Palworld is the game that asks the disturbing yet fundamentally sensible question: What if Team Rocket had access to a large cache of HK416s and maybe some M72 LAW rockets? After all, pulling little monsters out of your pocket and making them fight might be cute but if you're serious about getting things done, hardware helps, right?
And also, keeping cute creatures stuffed inside tiny cages until you want to force one into mortal combat for your amusement isn't "cute" at all, it's pretty awful by any measure. But I digress: The point of all this is that Palworld is finally set to launch into early access on Steam on January 19.
Arming your Pals for war isn't the only thing you can do with (or to) them. Palworld features an extensive base-building system, and those bases don't build themselves. Make your Pals do it, and then put them to work tending your crops and running your factories.
You can breed your own Pals, combining their rare genetic makeups to make even more powerful creatures, or if you're in a hurry you can sneak into your local wildlife sanctuary and just steal some. As developer Pocketpair put it, "It's not a crime if you don't get caught." And if you come up with a really good one, you can sell it to unnamed parties for a quick buck.
Hungry? Pals are also edible, and as Chris Livingston noted last year, that's pretty grim but they might also be awfully tasty. You won't know until you try!
They also apparently eat each other: Here's a cute-ass penguin in a tie getting swallowed whole by Dollar Store Barney:
Palworld promises to be pretty substantial when it hits early access, with more than 100 monsters, 350 items, 70 building types, and "a vast open world" in which players can explore, fight, and craft.

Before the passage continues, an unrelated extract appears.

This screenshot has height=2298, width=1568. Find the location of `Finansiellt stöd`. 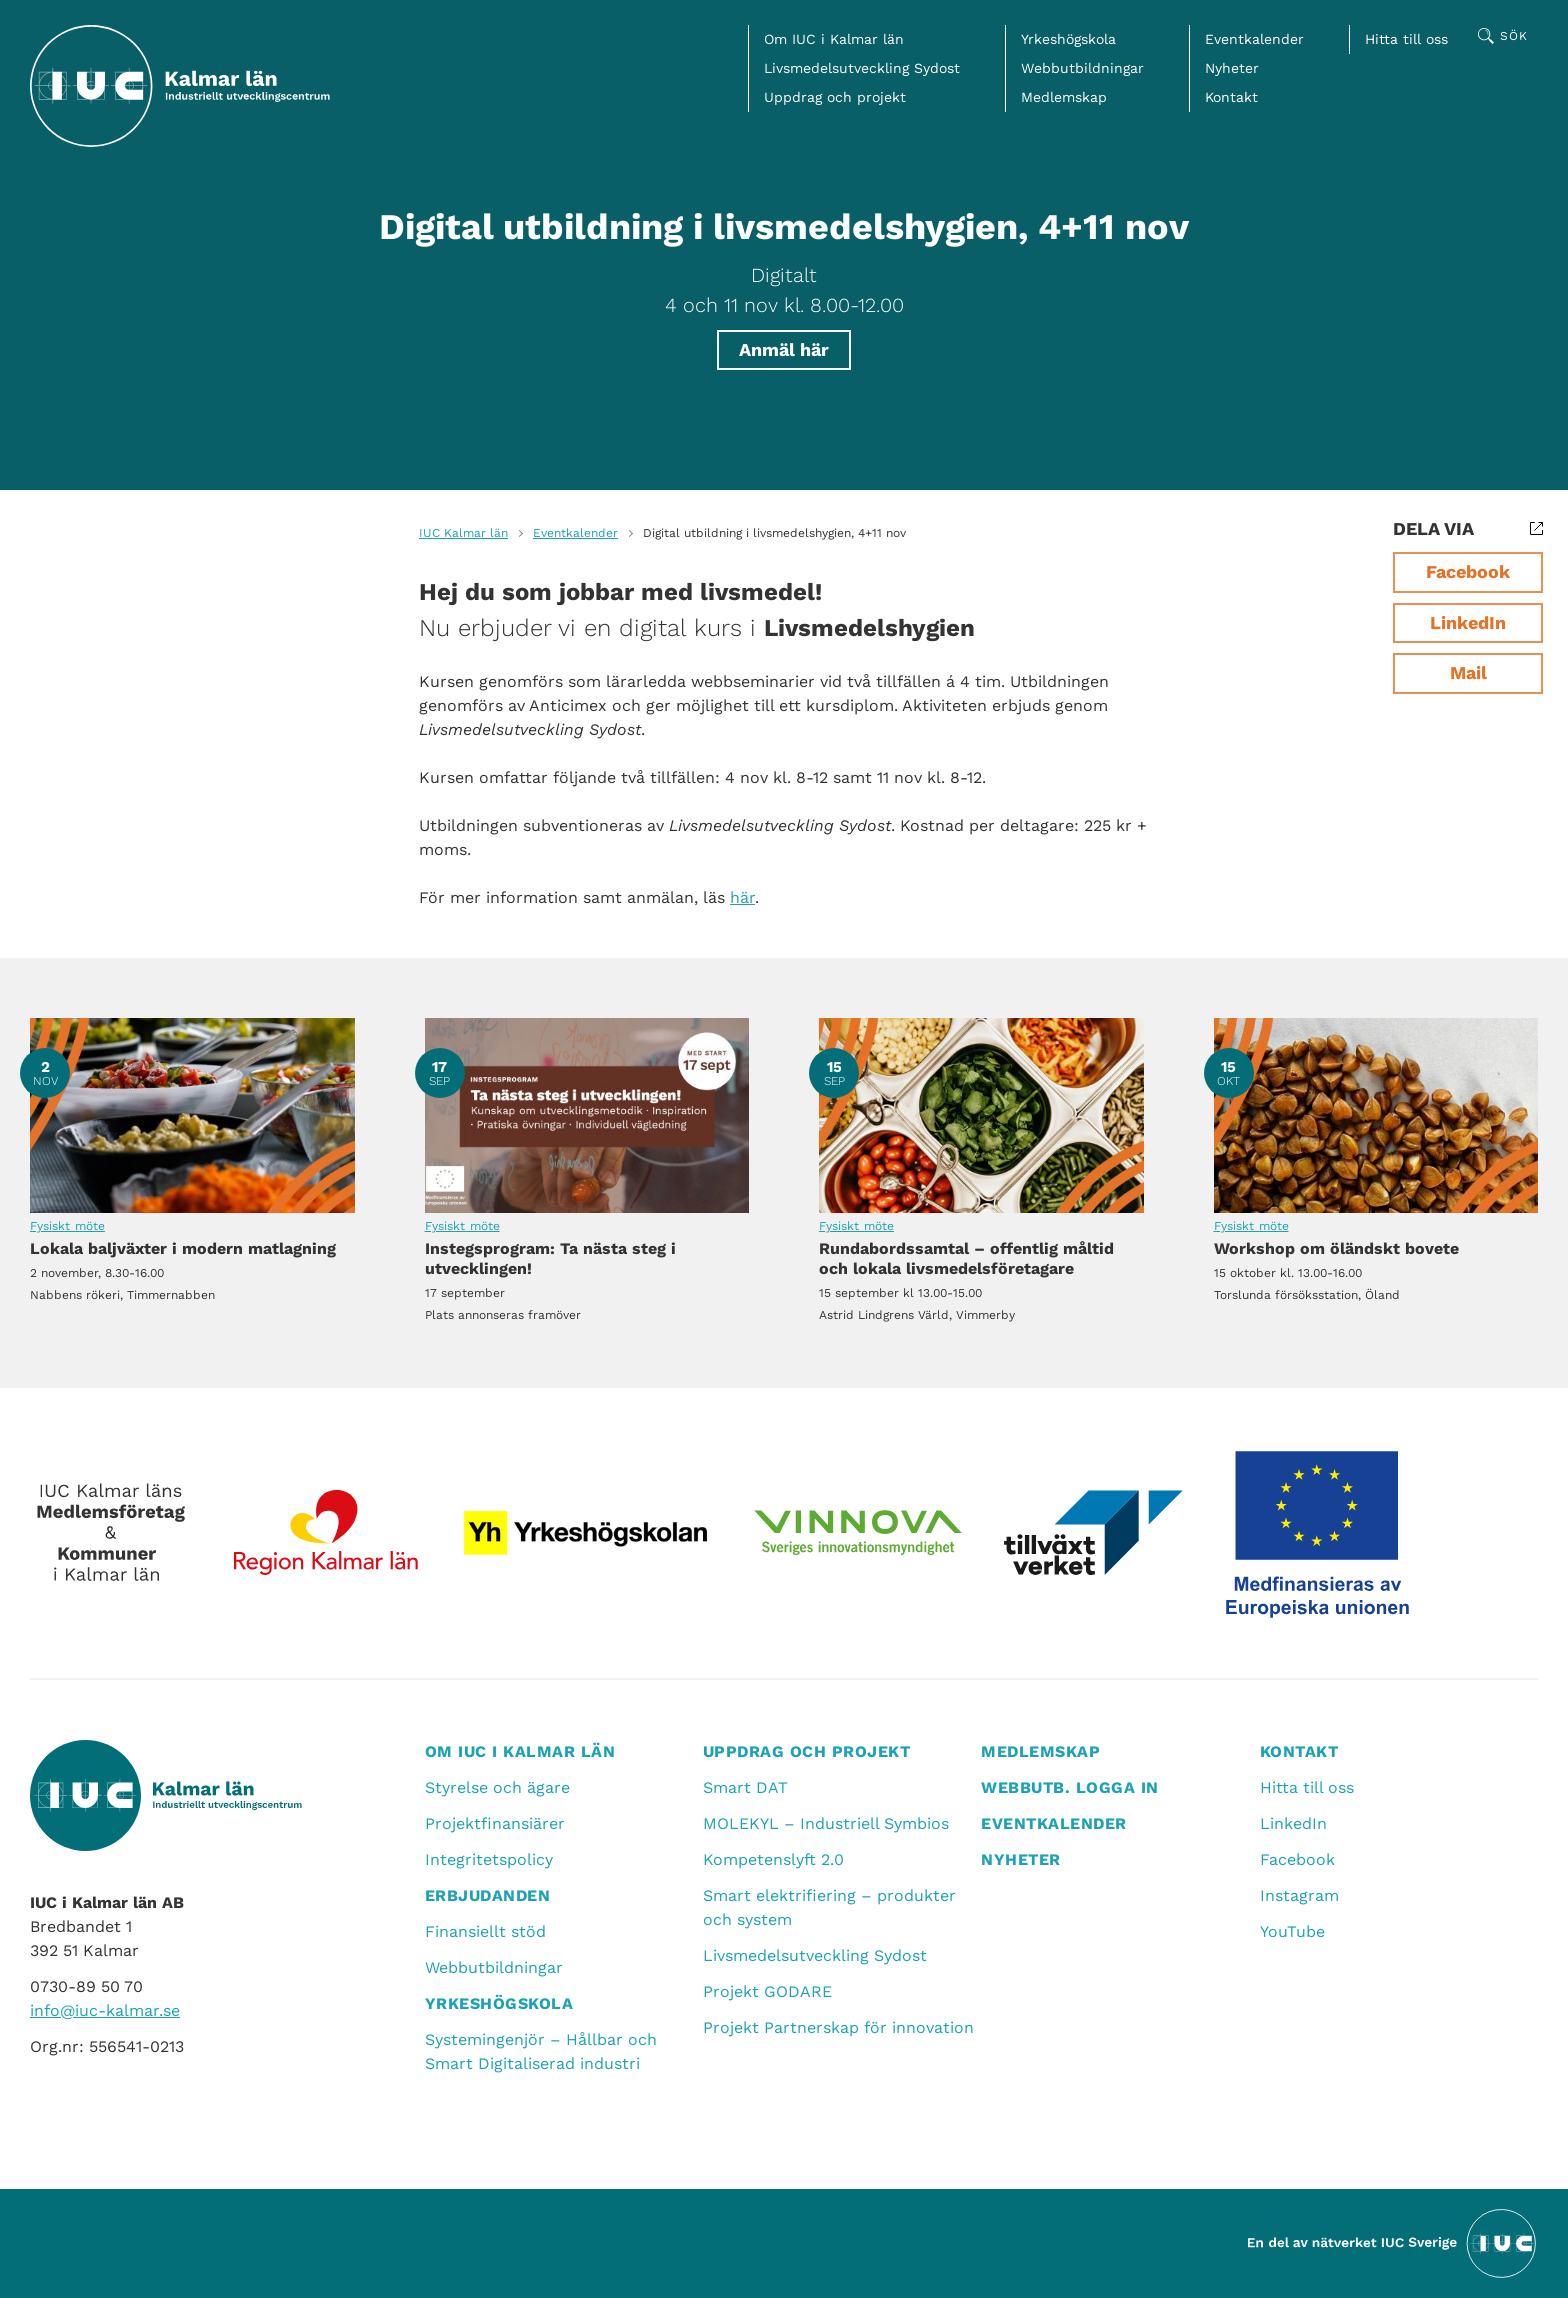 Finansiellt stöd is located at coordinates (485, 1931).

It's also dark and deeply weird, although in all honesty I find the overt villainy very funny: "Letting Pals do the work is the key to automation: Build a factory, place a Pal in it, and they'll keep working as long as they're fed—until they're dead, that is." That's not the sort of thing you're going to see in most creature-collecting game listings.
They're not kidding, by the way.
But I also have to wonder how it hasn't been sued into oblivion by The Pokémon Company. I'm not really a Pokémon guy but some of those Pals look very Poké-like. It's the sort of thing that looks almost custom-built to draw a cease-and-desist order. Then again, the MMO Temtem is also notably Pokémon-ish and it's doing just fine. Maybe Pocketpair figures it's a little like eating Pal meat: You won't know until you try!